Table 2 Perioperative pathway management for gastric cancer

Study endpoints

The main endpoint is the comparison of 3-year overall survival (OS) and disease-free survival (DFS) between the ERAS pathway group and the traditional treatment group. The secondary endpoints are the total incidence of postoperative complications, incidence of major complications, 30-day re-hospitalization rate, 30-day mortality rate, hospitalization days and hospitalization costs as well as other short-term clinical outcomes. The exploratory results are changes in inflammatory indexes (i.e., leukocytes, neutrophil percentage, CRP, procalcitonin, TNF-α and IL-6).

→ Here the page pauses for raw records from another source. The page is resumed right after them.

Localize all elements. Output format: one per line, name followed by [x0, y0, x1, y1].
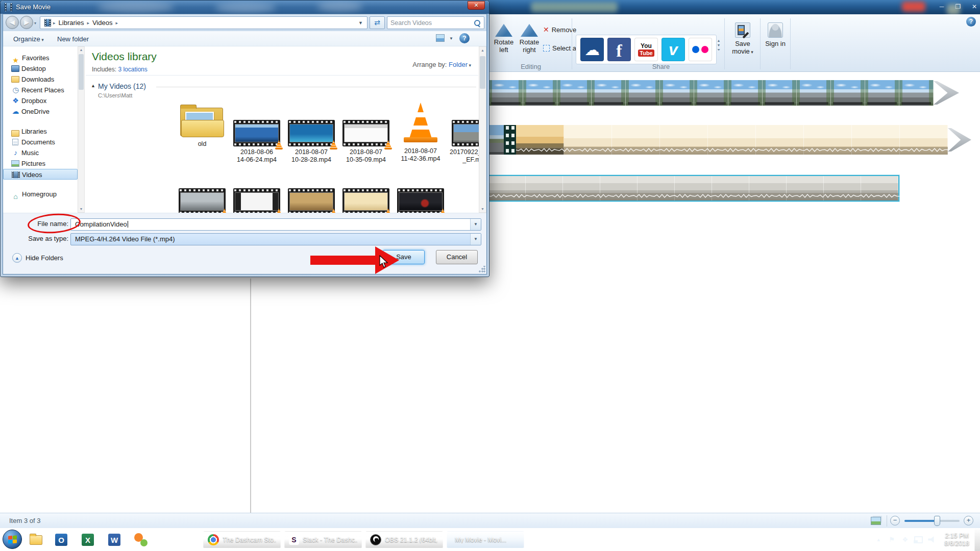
select-all-button[interactable]: Select all — [543, 43, 579, 53]
address-bar[interactable]: ▸Libraries▸Videos▸ ▼ — [40, 16, 368, 29]
taskbar-window-chrome[interactable]: The Dashcam Sto... — [203, 531, 281, 548]
collapse-icon[interactable]: ▲ — [91, 83, 95, 88]
sidebar-item-dropbox[interactable]: ❖Dropbox — [3, 95, 78, 106]
scroll-up-icon[interactable]: ▲ — [716, 39, 722, 42]
sidebar-item-downloads[interactable]: Downloads — [3, 74, 78, 85]
file-item-an-angel[interactable]: An Angel — [231, 188, 282, 213]
timeline-strip-2[interactable] — [487, 125, 948, 155]
audio-waveform — [488, 193, 898, 201]
thumbnail-size-icon[interactable] — [871, 517, 881, 525]
history-dropdown-icon[interactable]: ▾ — [34, 21, 36, 26]
facebook-share-icon[interactable]: f — [607, 38, 631, 61]
file-item-extra-mp4[interactable]: Extra.mp4 — [340, 188, 391, 213]
file-item-2018-08-07-11-42-36-mp4[interactable]: 2018-08-0711-42-36.mp4 — [395, 102, 446, 163]
zoom-slider[interactable] — [904, 520, 960, 522]
nav-scrollbar[interactable]: ▲ ▼ — [78, 46, 85, 213]
show-desktop-button[interactable] — [974, 528, 980, 551]
youtube-share-icon[interactable]: YouTube — [634, 38, 658, 61]
taskbar-chat-icon[interactable] — [132, 531, 150, 548]
sidebar-item-onedrive[interactable]: ☁OneDrive — [3, 106, 78, 117]
sidebar-group-libraries[interactable]: Libraries — [3, 126, 78, 137]
taskbar-window-obs[interactable]: OBS 21.1.2 (64bit, ... — [365, 531, 443, 548]
sidebar-item-music[interactable]: ♪Music — [3, 147, 78, 158]
help-icon[interactable] — [966, 17, 976, 27]
file-item-2018-08-06-14-06-24-mp4[interactable]: 2018-08-0614-06-24.mp4 — [231, 102, 282, 164]
locations-link[interactable]: 3 locations — [118, 66, 147, 73]
rotate-left-button[interactable]: ↶ Rotate left — [491, 20, 517, 54]
breadcrumb-item-libraries[interactable]: Libraries — [56, 19, 87, 27]
hide-folders-button[interactable]: ▲ Hide Folders — [12, 253, 63, 263]
arrange-by[interactable]: Arrange by: Folder — [412, 61, 471, 68]
vimeo-share-icon[interactable]: v — [662, 38, 685, 61]
start-button[interactable] — [3, 530, 22, 549]
sidebar-group-homegroup[interactable]: ⌂Homegroup — [3, 189, 78, 199]
scroll-down-icon[interactable]: ▼ — [479, 206, 486, 212]
timeline-strip-1[interactable] — [421, 80, 934, 106]
forward-button[interactable]: ▶ — [20, 16, 33, 29]
close-button[interactable]: ✕ — [967, 2, 980, 12]
timeline-strip-3-selected[interactable] — [487, 175, 899, 202]
zoom-out-button[interactable]: − — [890, 516, 900, 525]
scroll-down-icon[interactable]: ▼ — [716, 43, 722, 47]
clock[interactable]: 2:15 PM 8/6/2018 — [939, 532, 974, 547]
views-button[interactable]: ▼ — [436, 34, 453, 43]
file-name-input[interactable]: CompilationVideo ▼ — [70, 218, 481, 231]
rotate-right-button[interactable]: ↷ Rotate right — [517, 20, 542, 54]
sidebar-group-favorites[interactable]: ★Favorites — [3, 53, 78, 63]
save-movie-button[interactable]: Save movie — [728, 21, 757, 56]
file-item-old[interactable]: old — [177, 102, 228, 148]
cancel-button[interactable]: Cancel — [436, 250, 478, 264]
file-name-dropdown-icon[interactable]: ▼ — [470, 219, 481, 230]
sidebar-item-recent-places[interactable]: ◷Recent Places — [3, 85, 78, 95]
file-item-2018-08-07-10-35-09-mp4[interactable]: 2018-08-0710-35-09.mp4 — [340, 102, 391, 164]
file-item-20171117-082758[interactable]: 20171117_082758 — [177, 188, 228, 213]
network-icon[interactable] — [914, 536, 923, 543]
taskbar-outlook-icon[interactable]: O — [52, 531, 70, 548]
save-as-type-dropdown-icon[interactable]: ▼ — [470, 234, 481, 245]
dialog-titlebar[interactable]: Save Movie ✕ — [1, 1, 489, 14]
dropbox-tray-icon[interactable]: ❖ — [898, 536, 912, 543]
minimize-button[interactable]: ─ — [934, 2, 949, 12]
sidebar-item-pictures[interactable]: Pictures — [3, 158, 78, 169]
action-center-flag-icon[interactable]: ⚑ — [885, 536, 898, 543]
file-list-scrollbar[interactable]: ▲ ▼ — [479, 46, 486, 213]
scroll-up-icon[interactable]: ▲ — [479, 47, 486, 54]
breadcrumb-item-videos[interactable]: Videos — [89, 19, 116, 27]
sidebar-item-documents[interactable]: Documents — [3, 137, 78, 147]
resize-grip[interactable] — [478, 266, 485, 273]
taskbar-explorer-icon[interactable] — [27, 531, 45, 548]
refresh-button[interactable]: ⇄ — [370, 16, 385, 29]
file-item-lighting-strikes[interactable]: Lighting Strikes — [395, 188, 446, 213]
save-button[interactable]: Save — [383, 250, 425, 264]
save-as-type-select[interactable]: MPEG-4/H.264 Video File (*.mp4) ▼ — [70, 233, 481, 245]
new-folder-button[interactable]: New folder — [54, 34, 92, 44]
zoom-in-button[interactable]: + — [964, 516, 973, 525]
search-box[interactable]: Search Videos — [387, 16, 484, 29]
dialog-help-button[interactable]: ? — [459, 33, 470, 43]
volume-icon[interactable] — [928, 536, 936, 543]
sidebar-item-videos[interactable]: Videos — [3, 169, 78, 180]
scroll-up-icon[interactable]: ▲ — [78, 47, 84, 53]
taskbar-excel-icon[interactable]: X — [79, 531, 97, 548]
arrange-value[interactable]: Folder — [449, 61, 471, 68]
file-group-header[interactable]: ▲ My Videos (12) — [91, 82, 476, 91]
sign-in-button[interactable]: Sign in — [764, 21, 787, 47]
file-item-2018-08-07-10-28-28-mp4[interactable]: 2018-08-0710-28-28.mp4 — [286, 102, 337, 164]
organize-button[interactable]: Organize — [10, 34, 47, 44]
back-button[interactable]: ◀ — [6, 16, 19, 29]
taskbar-word-icon[interactable]: W — [105, 531, 124, 548]
share-scroll-buttons[interactable]: ▲ ▼ ⏷ — [716, 39, 722, 52]
address-dropdown-icon[interactable]: ▼ — [358, 20, 365, 26]
restore-button[interactable]: ❐ — [950, 2, 966, 12]
flickr-share-icon[interactable] — [689, 38, 712, 61]
onedrive-share-icon[interactable]: ☁ — [580, 38, 604, 61]
dialog-close-button[interactable]: ✕ — [468, 1, 485, 10]
zoom-slider-thumb[interactable] — [934, 516, 940, 526]
scroll-down-icon[interactable]: ▼ — [78, 206, 84, 212]
scroll-more-icon[interactable]: ⏷ — [716, 48, 722, 52]
tray-expand-icon[interactable]: ▲ — [872, 537, 885, 542]
taskbar-window-moviemaker[interactable]: My Movie - Movi... — [447, 531, 524, 548]
taskbar-window-slack[interactable]: SSlack - The Dashc... — [284, 531, 362, 548]
file-item-dozer-down-mp4[interactable]: Dozer Down.mp4 — [286, 188, 337, 213]
sidebar-item-desktop[interactable]: Desktop — [3, 63, 78, 74]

Data collection and management

Once written informed consent is provided, the clinical researchers will collect baseline data such as age, sex, body mass index, and complications. The laboratory indexes—routine blood, liver and kidney function, electrolyte, carcinoembryonic antigen, carbohydrate antigen 199 (CA199), CA724, CA242, alpha fetoprotein (AFP), hepatitis, human immunodeficiency virus, syphilis, blood coagulation routine, and blood type—will also be assessed and recorded before and during hospitalization. The designated surgeon will record the details of the procedure, such as the surgical approach, the location of the tumour, lymph node metastasis, and pathological stage.

Starting on day 1 after the operation, the clinical observation data (e.g., extubation time, food intake, activity, anastomotic leakage, first exhaust and defecation time, postoperative hospital stay, and complications) will be recorded daily by nurses to evaluate postoperative recovery. Clinicians will be responsible for patient management and will not be involved in data collection.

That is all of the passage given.